* _Description of the task_: Word for word, repeat the records, leaving every picture behind.
──────── Record set ────────
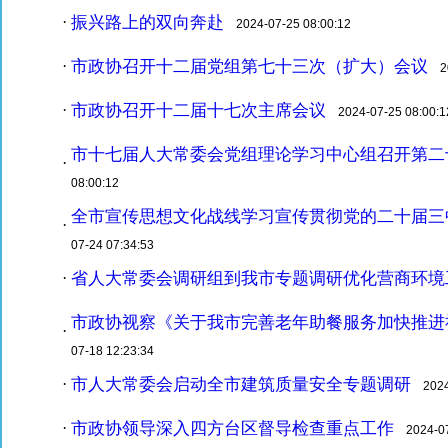
振兴路上的双向奔赴
·
2024-07-25 08:00:12
市政协召开十二届党组第七十三次（扩大）会议
·
20
市政协召开十二届十七次主席会议
·
2024-07-25 08:00:1
市十七届人大常委会党组理论学习中心组召开第二
·
08:00:12
全市宣传思想文化战线学习宣传贯彻党的二十届三
·
07-24 07:34:53
省人大常委会调研组到我市专题调研优化营商环境
·
市政协视察《关于我市完善老年助餐服务加快推进
·
07-18 12:23:34
市人大常委会启动全市建筑质量安全专题调研
·
2024-
市政协领导深入四方台区督导检查重点工作
·
2024-07-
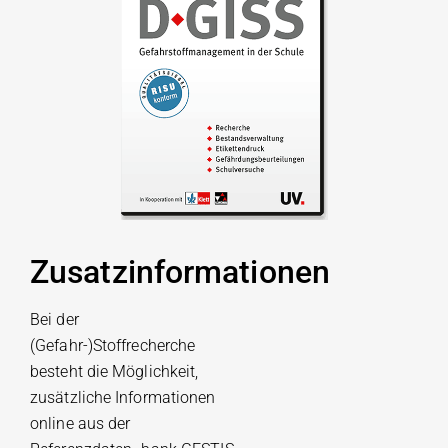
Zusatzinformationen
Bei der
(Gefahr-)Stoffrecherche
besteht die Möglichkeit,
zusätzliche Informationen
online aus der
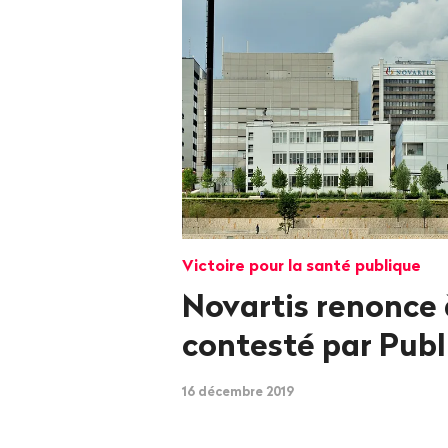
Victoire pour la santé publique
Novartis renonce 
contesté par Publ
16 décembre 2019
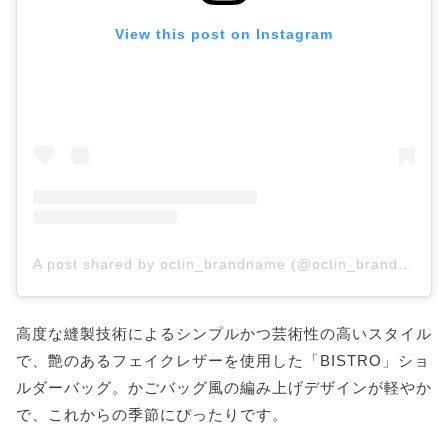
View this post on Instagram
A post shared by octin_brandname (@octin_brandname)
高度な縫製技術によるシンプルかつ芸術性の高いスタイル
で、艶のあるフェイクレザーを使用した「BISTRO」ショ
ルダーバッグ。かごバッグ風の編み上げデザインが軽やか
で、これからの季節にぴったりです。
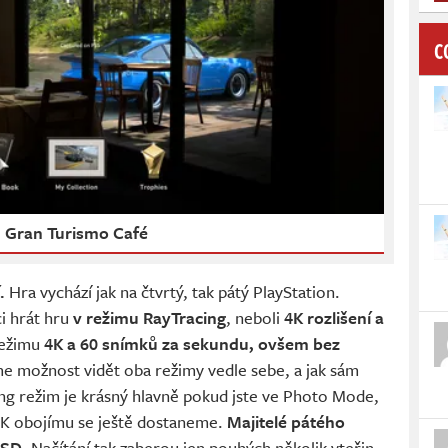
C
Gran Turismo Café
.
Hra vychází jak na čtvrtý, tak pátý PlayStation.
i hrát hru
v režimu RayTracing
, neboli
4K rozlišení a
režimu
4K a 60 snímků za sekundu, ovšem bez
sme možnost vidět oba režimy vedle sebe, a jak sám
ng režim je krásný hlavně pokud jste ve Photo Mode,
 K obojímu se ještě dostaneme.
Majitelé pátého
SSD.
Načítání tak zaberou jen pouhých několik vteřin,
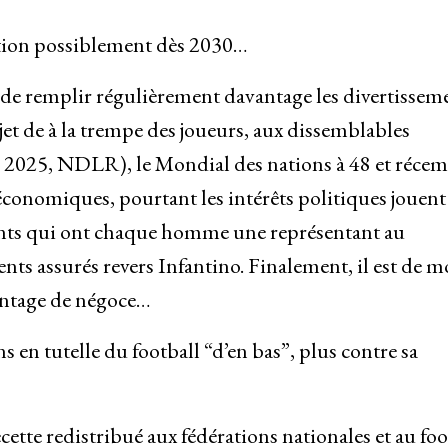
ation possiblement dès 2030…
t de remplir régulièrement davantage les divertissem
jet de à la trempe des joueurs, aux dissemblables
 en 2025, NDLR), le Mondial des nations à 48 et réc
 économiques, pourtant les intérêts politiques jouent
pants qui ont chaque homme une représentant au
ents assurés revers Infantino. Finalement, il est de m
antage de négoce…
s en tutelle du football “d’en bas”, plus contre sa
ecette redistribué aux fédérations nationales et au foo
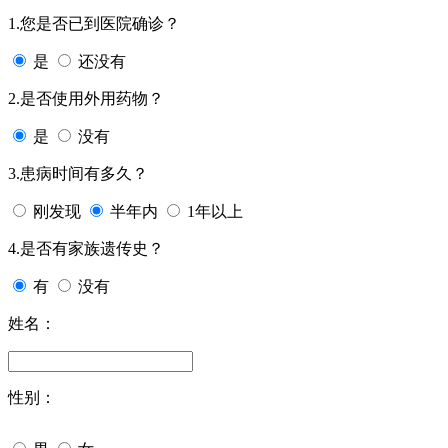
1.您是否已到医院确诊？
是
还没有
2.是否使用外用药物？
是
没有
3.患病时间有多久？
刚发现
半年内
1年以上
4.是否有家族遗传史？
有
没有
姓名：
性别：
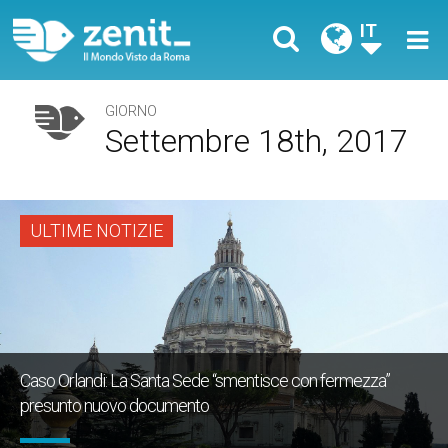
IT
GIORNO
Settembre 18th, 2017
ULTIME NOTIZIE
Caso Orlandi: La Santa Sede “smentisce con fermezza”
presunto nuovo documento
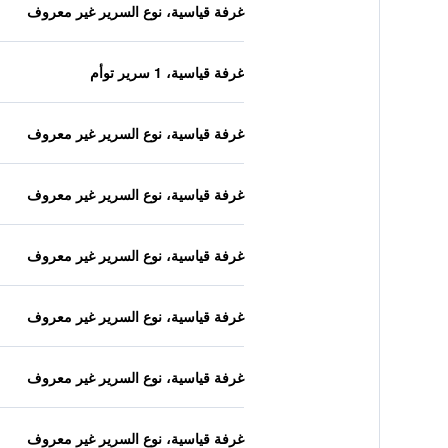
غرفة قياسية، نوع السرير غير معروف
غرفة قياسية، 1 سرير توأم
غرفة قياسية، نوع السرير غير معروف
غرفة قياسية، نوع السرير غير معروف
غرفة قياسية، نوع السرير غير معروف
غرفة قياسية، نوع السرير غير معروف
غرفة قياسية، نوع السرير غير معروف
غرفة قياسية، نوع السرير غير معروف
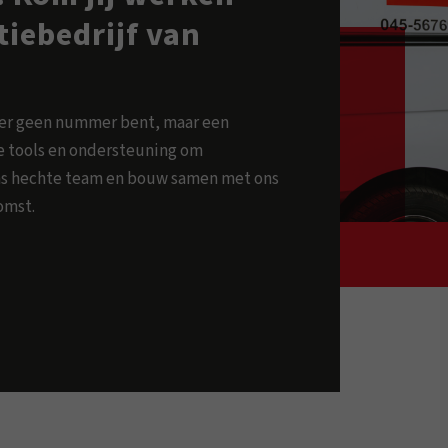
atiebedrijf van
ker geen nummer bent, maar een
ste tools en ondersteuning om
 ons hechte team en bouw samen met ons
omst.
────────
* _Answer to the exercise_:
振兴路上的双向奔赴
·
2024-07-25 08:00:12
市政协召开十二届党组第七十三次（扩大）会议
·
20
市政协召开十二届十七次主席会议
·
2024-07-25 08:00:1
市十七届人大常委会党组理论学习中心组召开第二
·
08:00:12
全市宣传思想文化战线学习宣传贯彻党的二十届三
·
07-24 07:34:53
省人大常委会调研组到我市专题调研优化营商环境
·
市政协视察《关于我市完善老年助餐服务加快推进
·
07-18 12:23:34
市人大常委会启动全市建筑质量安全专题调研
·
2024-
市政协领导深入四方台区督导检查重点工作
·
2024-07-
Zusatzinformationen
Bei der
(Gefahr-)Stoffrecherche
besteht die Möglichkeit,
zusätzliche Informationen
online aus der
Victoire pour la santé publique
Novartis renonce 
contesté par Publ
16 décembre 2019
View this post on Instagram
A post shared by octin_brandname (@octin_brandname)
高度な縫製技術によるシンプルかつ芸術性の高いスタイル
で、艶のあるフェイクレザーを使用した「BISTRO」ショ
ルダーバッグ。かごバッグ風の編み上げデザインが軽やか
で、これからの季節にぴったりです。
C
Gran Turismo Café
.
Hra vychází jak na čtvrtý, tak pátý PlayStation.
i hrát hru
v režimu RayTracing
, neboli
4K rozlišení a
režimu
4K a 60 snímků za sekundu, ovšem bez
sme možnost vidět oba režimy vedle sebe, a jak sám
ng režim je krásný hlavně pokud jste ve Photo Mode,
 K obojímu se ještě dostaneme.
Majitelé pátého
SSD.
Načítání tak zaberou jen pouhých několik vteřin,
ation possiblement dès 2030…
t de remplir régulièrement davantage les divertissem
jet de à la trempe des joueurs, aux dissemblables
 en 2025, NDLR), le Mondial des nations à 48 et réc
 économiques, pourtant les intérêts politiques jouent
pants qui ont chaque homme une représentant au
ents assurés revers Infantino. Finalement, il est de m
antage de négoce…
s en tutelle du football “d’en bas”, plus contre sa
ecette redistribué aux fédérations nationales et au foo
1.您是否已到医院确诊？
是
还没有
2.是否使用外用药物？
是
没有
3.患病时间有多久？
刚发现
半年内
1年以上
4.是否有家族遗传史？
有
没有
姓名：
性别：
IT
GIORNO
Settembre 18th, 2017
ULTIME NOTIZIE
Caso Orlandi: La Santa Sede “smentisce con fermezza”
presunto nuovo documento
غرفة قياسية، نوع السرير غير معروف
غرفة قياسية، 1 سرير توأم
غرفة قياسية، نوع السرير غير معروف
غرفة قياسية، نوع السرير غير معروف
غرفة قياسية، نوع السرير غير معروف
غرفة قياسية، نوع السرير غير معروف
غرفة قياسية، نوع السرير غير معروف
غرفة قياسية، نوع السرير غير معروف
atiebedrijf van
ker geen nummer bent, maar een
ste tools en ondersteuning om
 ons hechte team en bouw samen met ons
omst.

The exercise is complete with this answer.